[Work instruction] The reply should contain every line of the data, repeated exactly, and no pictures.

[Information provided]
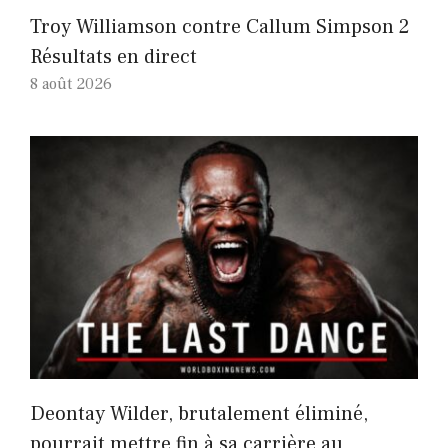
Troy Williamson contre Callum Simpson 2
Résultats en direct
8 août 2026
Deontay Wilder, brutalement éliminé,
pourrait mettre fin à sa carrière au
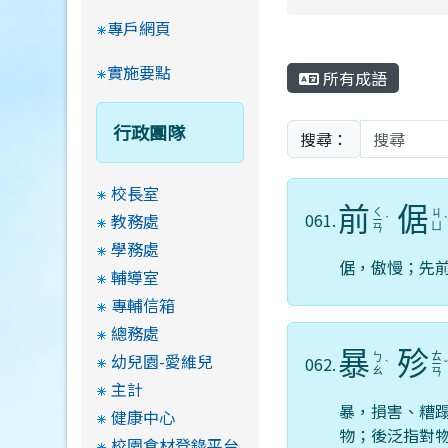
專戶網頁
實施要點
所有成語
行政團隊
搜尋：
校長室
前
倨
ㄑ
ㄐ
061.
教務處
ㄧ
ˊ
ㄩ
ㄢ
學務處
倨，傲慢；先
輔導室
專輔信箱
總務處
暴
殄
幼兒園-愛維兒
ㄊ
ㄅ
062.
ˋ
ㄧ
ㄠ
ㄢ
主計
暴，損害、糟
健康中心
物；後泛指對
校園食材登錄平台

[Answer to this task]
Troy Williamson contre Callum Simpson 2
Résultats en direct
8 août 2026
Deontay Wilder, brutalement éliminé,
pourrait mettre fin à sa carrière au
專戶網頁
實施要點
所有成語
行政團隊
搜尋：
校長室
前
倨
ㄑ
ㄐ
061.
教務處
ㄧ
ˊ
ㄩ
ㄢ
學務處
倨，傲慢；先
輔導室
專輔信箱
總務處
暴
殄
幼兒園-愛維兒
ㄊ
ㄅ
062.
ˋ
ㄧ
ㄠ
ㄢ
主計
暴，損害、糟
健康中心
物；後泛指對
校園食材登錄平台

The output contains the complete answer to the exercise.